While few still drink Jolt Cola, the beverage that emerged in 1986 with the slogan "twice the caffeine" and played a big part in the romanticized image of developers pulling all-night codefests, caffeine remains a staple of many an IT worker's life. A quick scan of the recycling bin in any office where developers work will likely turn up more than your average collection of empty bottles and cups of Dr. Pepper, Diet Coke, the "energy drink" Red Bull, Arizona's iced Ginseng Tea or Starbucks Frappaccinos. Not only has the range of highly caffeinated beverages expanded, but also a new market of caffeine "accessories" has emerged - from the aforementioned soap to Timmy's Torrid Tonic hot sauce, which blends caffeine with habanero peppers.
An informal poll posted on Network World's Fusion Web site showed of 50 respondents, 55% drink one to four coffees or sodas per day, 32% drink four to eight cups of the beverages daily, 8% drink a whopping nine servings or more each day, and only 4% don't drink coffee or soda at all.
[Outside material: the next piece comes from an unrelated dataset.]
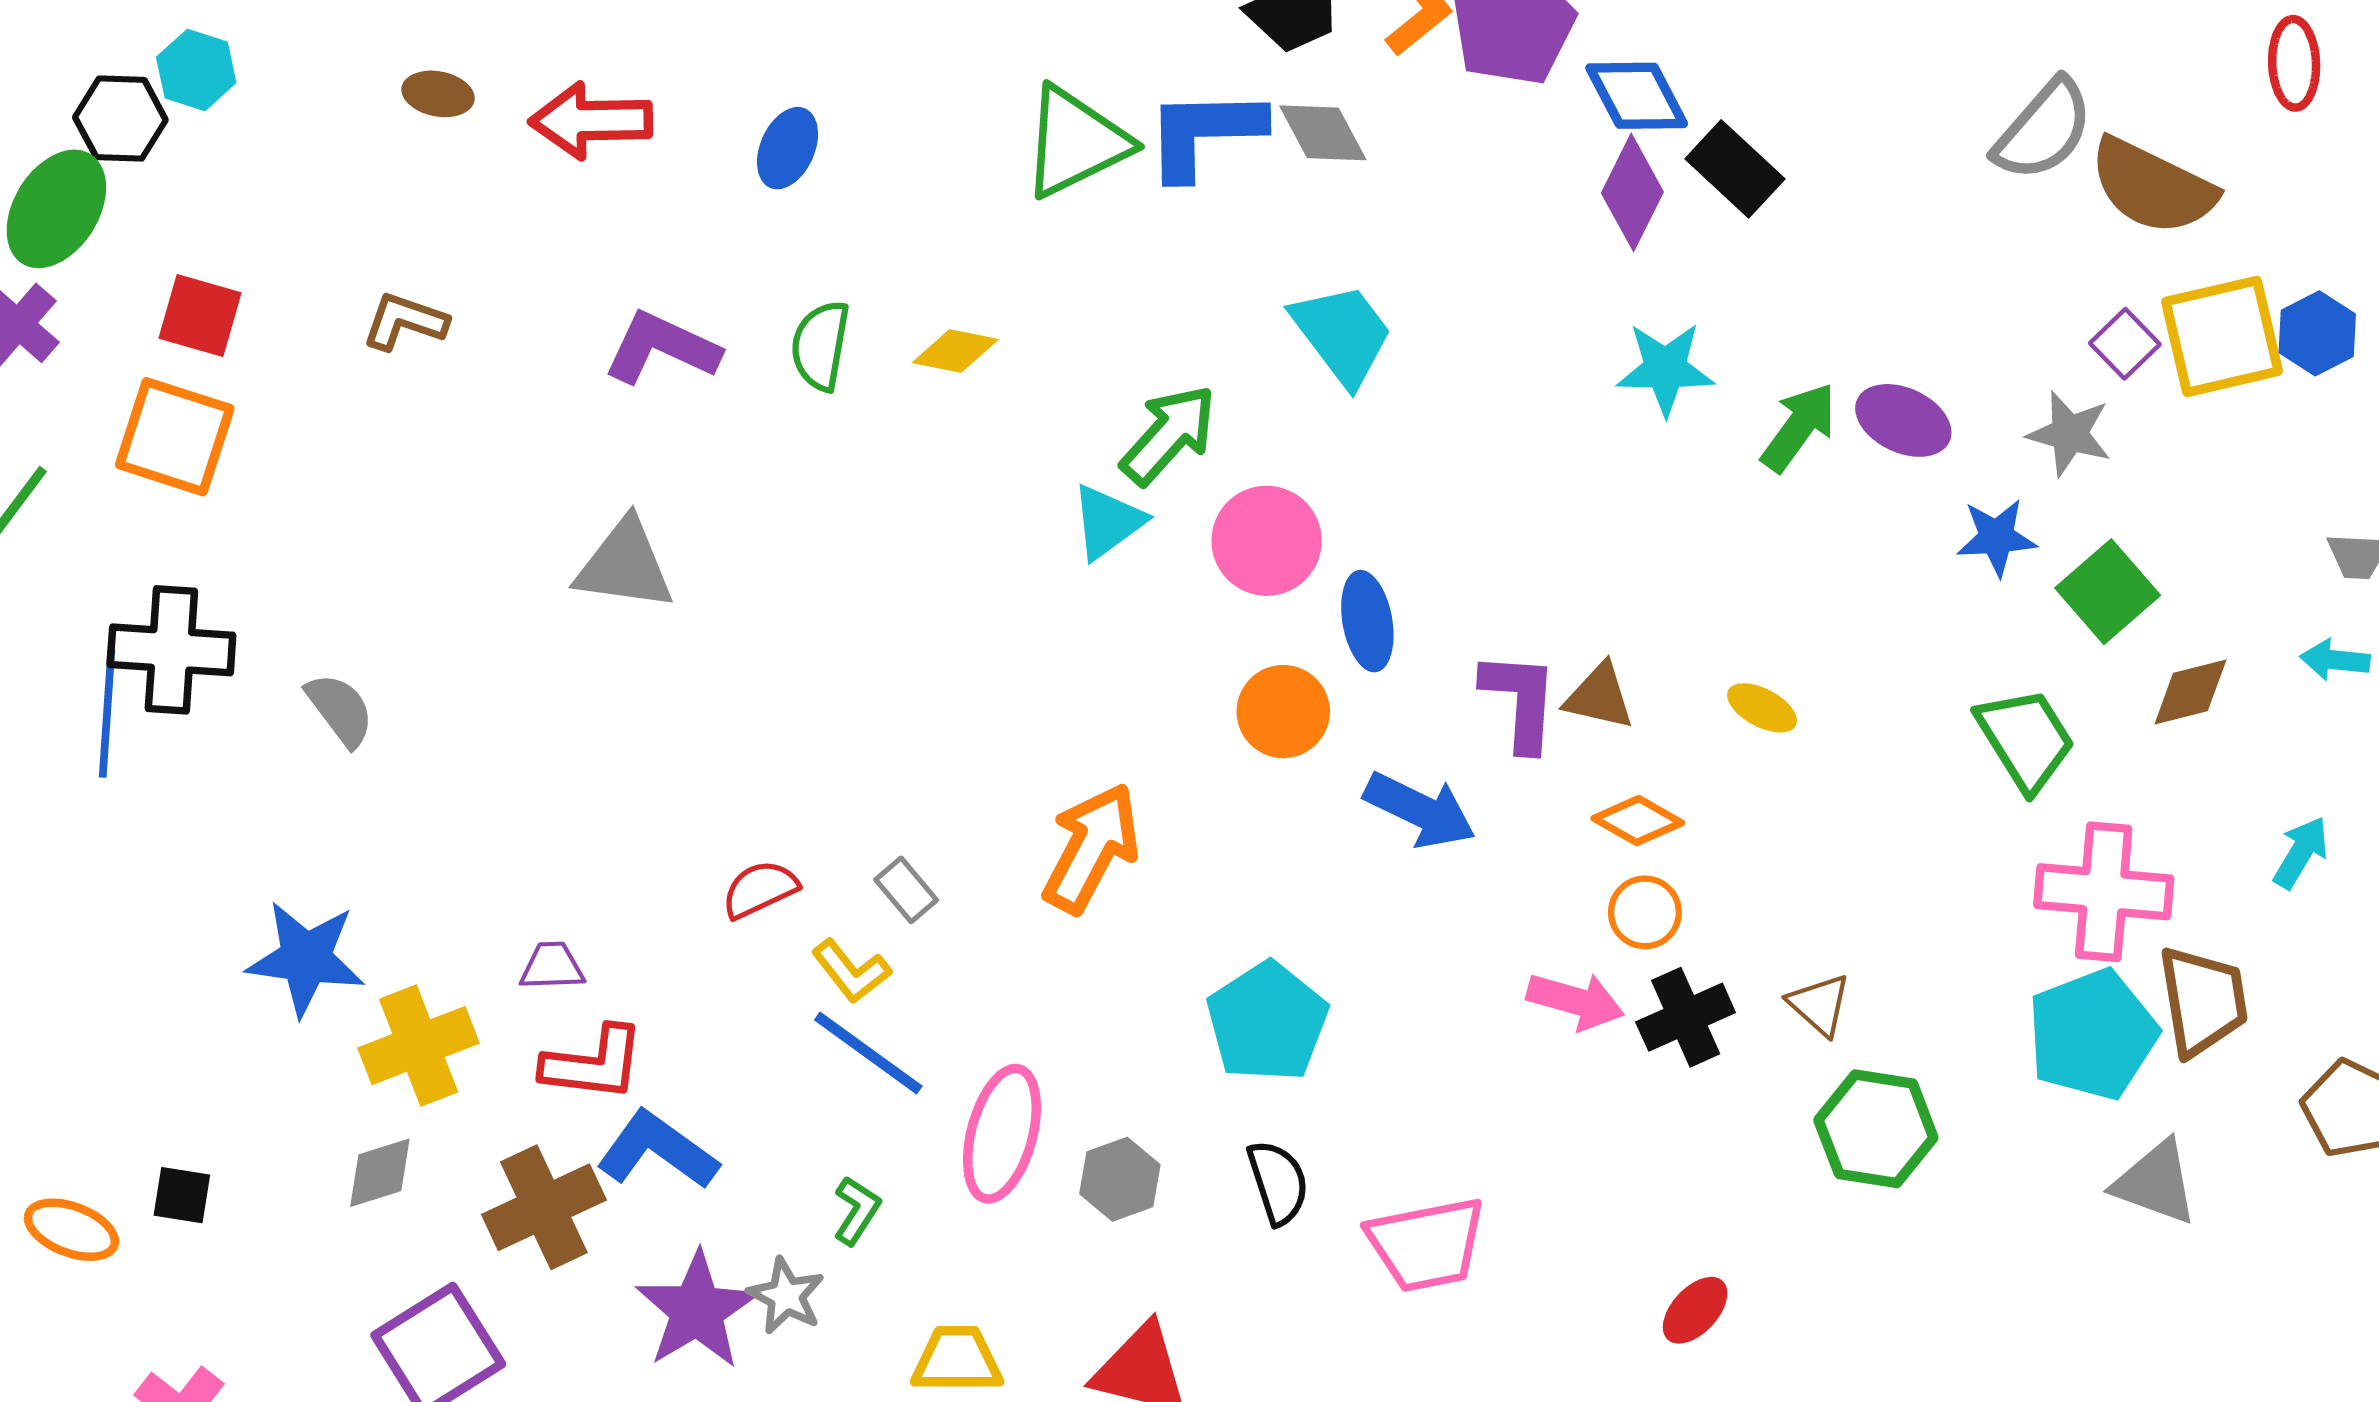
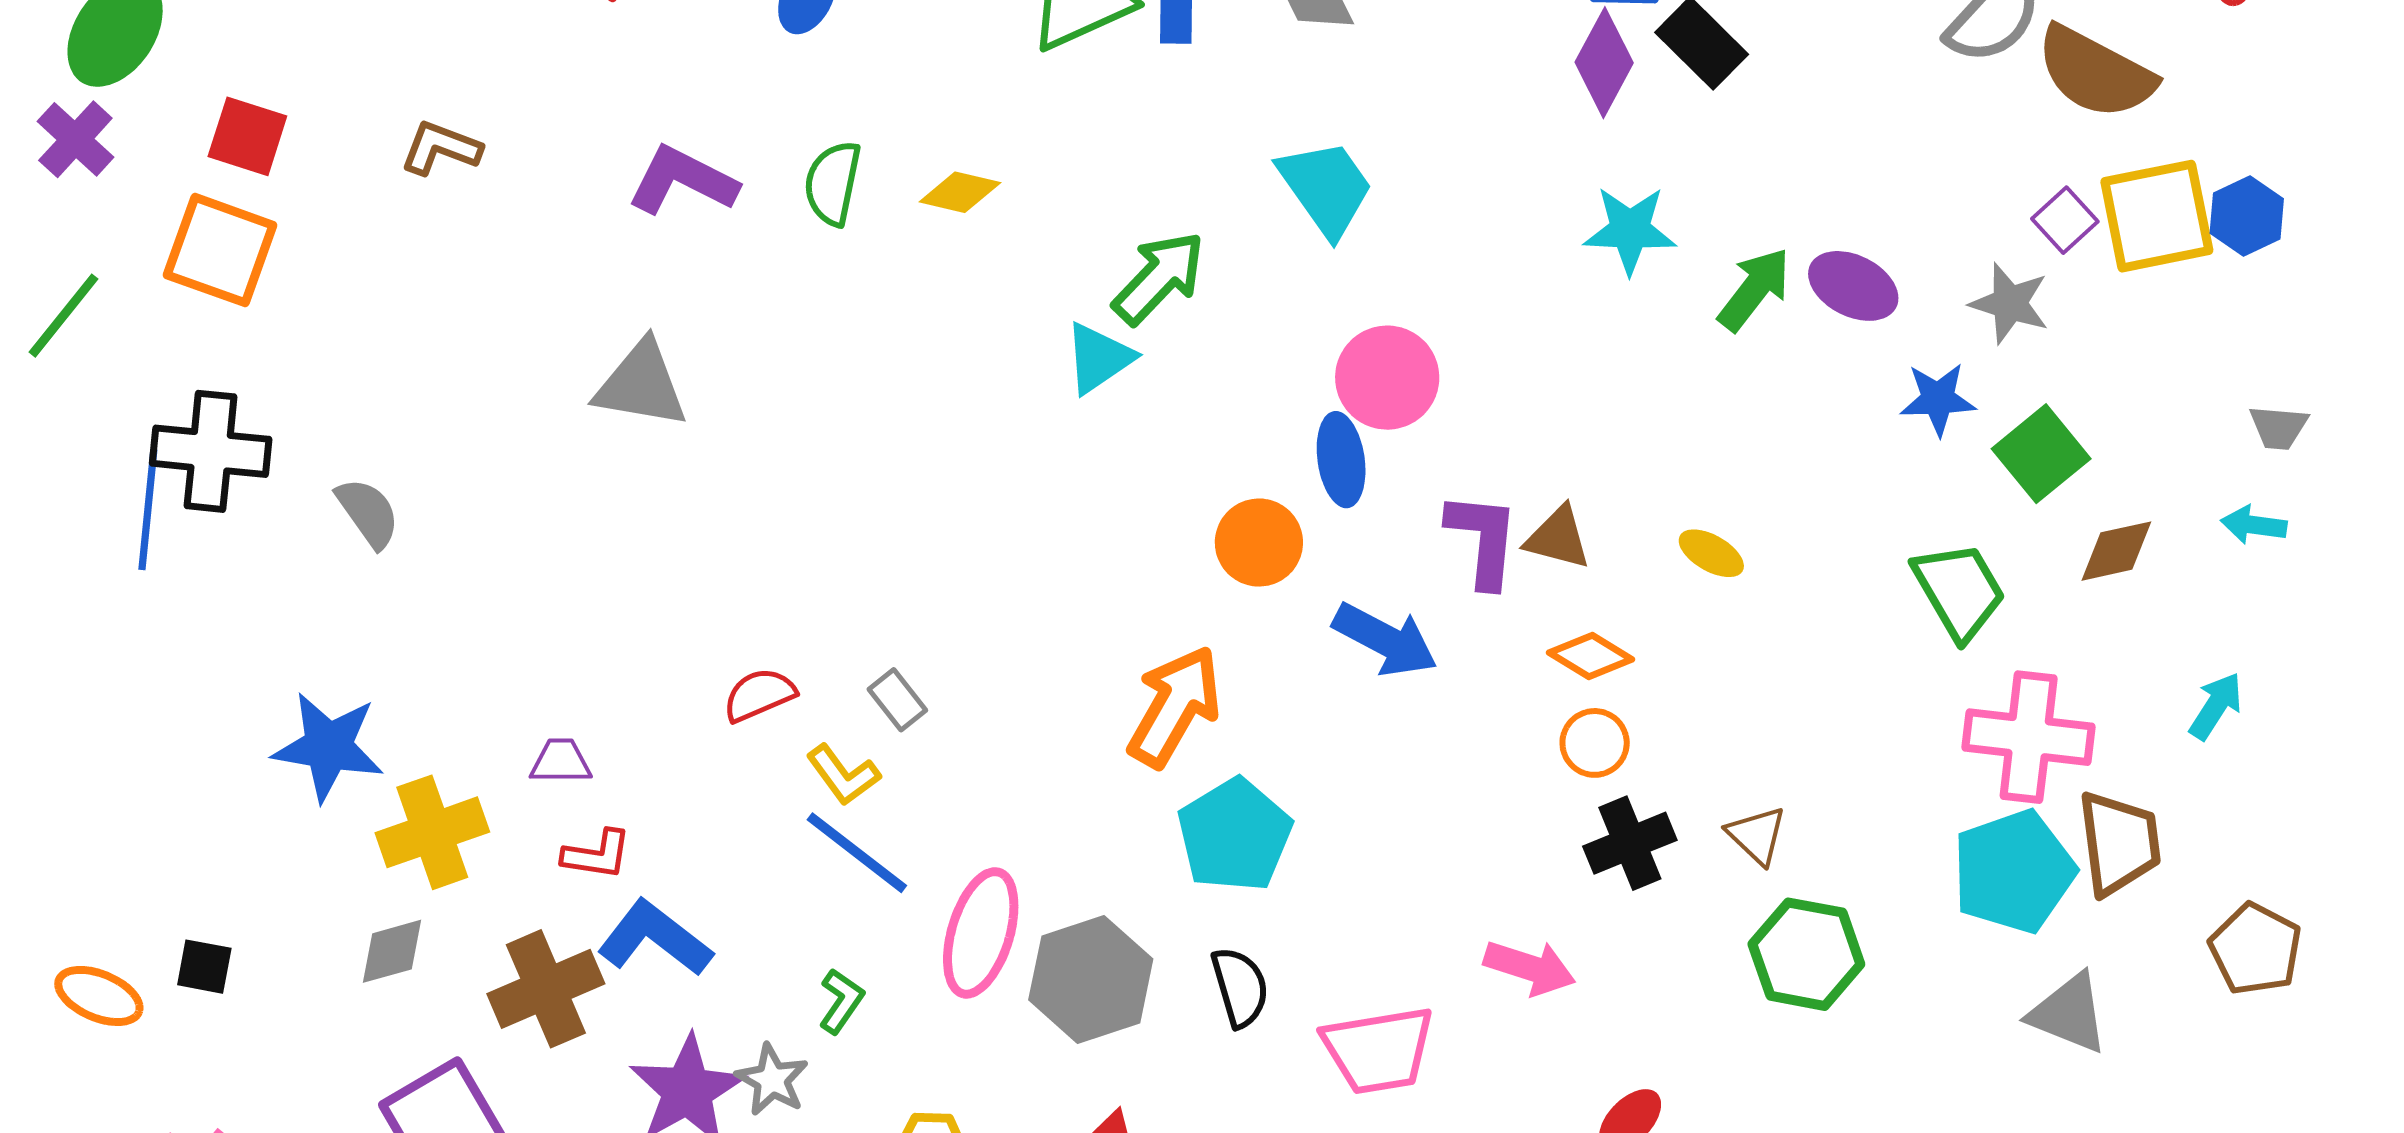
pink circle: (1267, 541) -> (1387, 378), moved
orange arrow: (1091, 848) -> (1175, 706), moved
pink arrow: (1576, 1001) -> (1530, 967), moved
red L-shape: (593, 1064) -> (597, 855), size x0.7
gray hexagon: (1120, 1179) -> (1091, 979), size x1.6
"We get coffee for free, so all of our developers are hard-core coffee drinkers," says Jason Sosinski, IS security administrator with ARS Service Express, a heating and cooling services company in Houston. "It closely resembles mud most of the time, but it doesn't cost anything so we're happy."
Amazon.com CTO Allan Vermeulen says the company keeps coffee pots brewing around the clock and has "pop" machines scattered about. Plus, being in Seattle, his team can access half-a-dozen coffee shops within 200 feet of the office. But Vermeulen says his philosophy is not to rely too much on caffeine to keep developers going.
"We find giving our developers really cool interesting work, then letting them push themselves to do their best is a much more effective way of keeping them awake than caffeinating them," he says. "I use caffeine as a way to take a break from my computer, so I can come back refreshed."
In part, it's the deadline-driven nature of writing code that has fostered a dependency on caffeine for many, developers say. "When you're sitting in front of a computer screen you want something to drink. And after long hours, a bit of caffeine can get you going again," says Rob "CmdrTaco" Malda, creator and editor of Slashdot.org, a news and resource Web site for developers and engineers.